2.3 Correct nomenclature

Step 1:

Ensure that the Condition nomenclature is identical in both data sets. If the output is TRUE for all conditions, continue to step 2.

unique(msstats_data[["LiP"]]$Condition)%in%unique(msstats_data[["TrP"]]$Condition)
## [1] TRUE TRUE TRUE TRUE

To correct the condition nomenclature, display the condition for both data sets.

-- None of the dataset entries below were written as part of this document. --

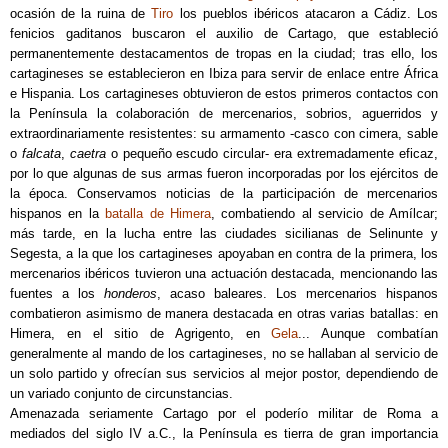
ocasión de la ruina de
Tiro
los pueblos ibéricos atacaron a Cádiz. Los
fenicios gaditanos buscaron el auxilio de Cartago, que estableció
permanentemente destacamentos de tropas en la ciudad; tras ello, los
cartagineses se establecieron en Ibiza para servir de enlace entre África
e Hispania. Los cartagineses obtuvieron de estos primeros contactos con
la Península la colaboración de mercenarios, sobrios, aguerridos y
extraordinariamente resistentes: su armamento -casco con cimera, sable
o
falcata
,
caetra
o pequeño escudo circular- era extremadamente eficaz,
por lo que algunas de sus armas fueron incorporadas por los ejércitos de
la época. Conservamos noticias de la participación de mercenarios
hispanos en la
batalla de Himera
, combatiendo al servicio de Amílcar;
más tarde, en la lucha entre las ciudades sicilianas de Selinunte y
Segesta, a la que los cartagineses apoyaban en contra de la primera, los
mercenarios ibéricos tuvieron una actuación destacada, mencionando las
fuentes a los
honderos
, acaso baleares. Los mercenarios hispanos
combatieron asimismo de manera destacada en otras varias batallas: en
Himera, en el sitio de Agrigento, en
Gela
... Aunque combatían
generalmente al mando de los cartagineses, no se hallaban al servicio de
un solo partido y ofrecían sus servicios al mejor postor, dependiendo de
un variado conjunto de circunstancias.
Amenazada seriamente Cartago por el poderío militar de Roma a
mediados del siglo IV a.C., la Península es tierra de gran importancia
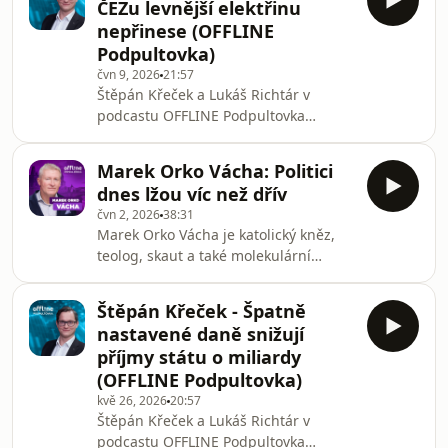
ČEZu levnější elektřinu
minulosti působil jako člen Národní
nepřinese (OFFLINE
ekonomické rady vlády (NERV) a
Podpultovka)
zastával řadu manažerských i
čvn 9, 2026
21:57
poradenských pozic v soukromém i
Štěpán Křeček a Lukáš Richtár v
veřejném sektoru. Pravidelně
podcastu OFFLINE Podpultovka
komentuje ekonomické dění v médiích
rozebírají aktuální ekonomická
a publikuje odborné i popularizační
témata. V úvodu se tentokrát věnují
texty za
Marek Orko Vácha: Politici
budoucnosti společnosti ČEZ a debatě
dnes lžou víc než dřív
o jejím možném zestátnění. Diskutují
čvn 2, 2026
38:31
výsledky valné hromady, otázku
Marek Orko Vácha je katolický kněz,
výkupu minoritních akcionářů, možné
teolog, skaut a také molekulární
přínosy i rizika tohoto kroku a
biolog. Specializuje se na otázky
hodnotu společnosti z pohledu státu i
evoluční biologie, lékařské a
investorů. Věnují se také tomu, zda by
Štěpán Křeček - Špatně
environmentální etiky. Slouží jako
případné zestátnění mo
nastavené daně snižují
farář lechovické farnosti a od října
příjmy státu o miliardy
2007 také jako farní vikář – kaplan,
(OFFLINE Podpultovka)
Římskokatolické akademické farnosti
kvě 26, 2026
20:57
při kostele Nejsvětějšího Salvátora. Na
Štěpán Křeček a Lukáš Richtár v
akademické půdě působí ve funkci
podcastu OFFLINE Podpultovka
přednosty Ústavu etiky a humanitních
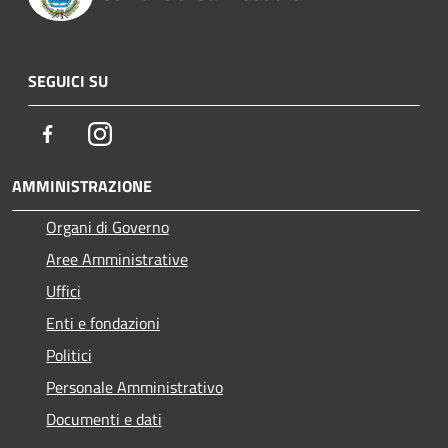
SEGUICI SU
Facebook
Instagram
AMMINISTRAZIONE
Organi di Governo
Aree Amministrative
Uffici
Enti e fondazioni
Politici
Personale Amministrativo
Documenti e dati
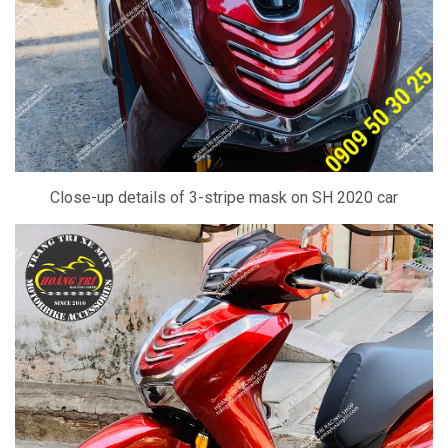
Close-up details of 3-stripe mask on SH 2020 car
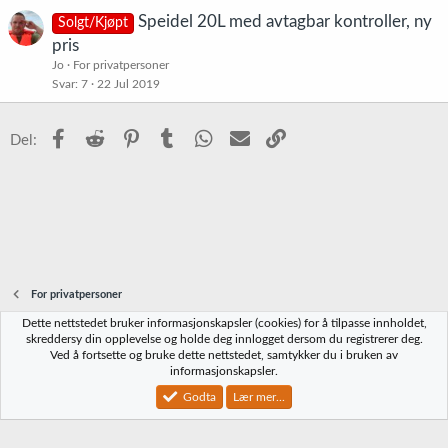
Speidel 20L med avtagbar kontroller, ny
Solgt/Kjøpt
pris
Jo
For privatpersoner
Svar
7
22 Jul 2019
Facebook
Reddit
Pinterest
Tumblr
WhatsApp
E-post
Link
Del:
For privatpersoner
Dette nettstedet bruker informasjonskapsler (cookies) for å tilpasse innholdet,
Norbrygg-default
skreddersy din opplevelse og holde deg innlogget dersom du registrerer deg.
Ved å fortsette og bruke dette nettstedet, samtykker du i bruken av
Kontakt oss
Vilkår og regler
Personvernregler
Hjelp
Hjem
R
informasjonskapsler.
S
S
Godta
Lær mer...
®
Community platform by XenForo
© 2010-2023 XenForo Ltd.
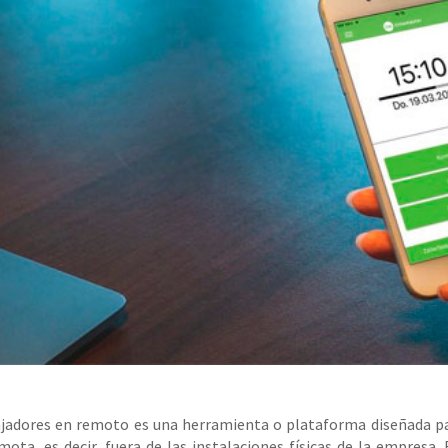
ajadores en remoto es una herramienta o plataforma diseñada para
ta, es decir, fuera de las instalaciones físicas de la empresa.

paste("LiP Condition nomenclature:", unique(msstats_data[["LiP"]]$Condition), ",",
      "TrP Condition nomenclature:",unique(msstats_data[["TrP"]]$Condition))
## [1] "LiP Condition nomenclature: F1 , TrP Condition nomenclature: F2"
## [2] "LiP Condition nomenclature: M1 , TrP Condition nomenclature: M2"
## [3] "LiP Condition nomenclature: M2 , TrP Condition nomenclature: M1"
## [4] "LiP Condition nomenclature: F2 , TrP Condition nomenclature: F1"

If necessary, un-comment following lines to correct the condition nomenclature in either of the data sets. E.g. change the nomenclature of the TrP samples from Cond1 to cond1.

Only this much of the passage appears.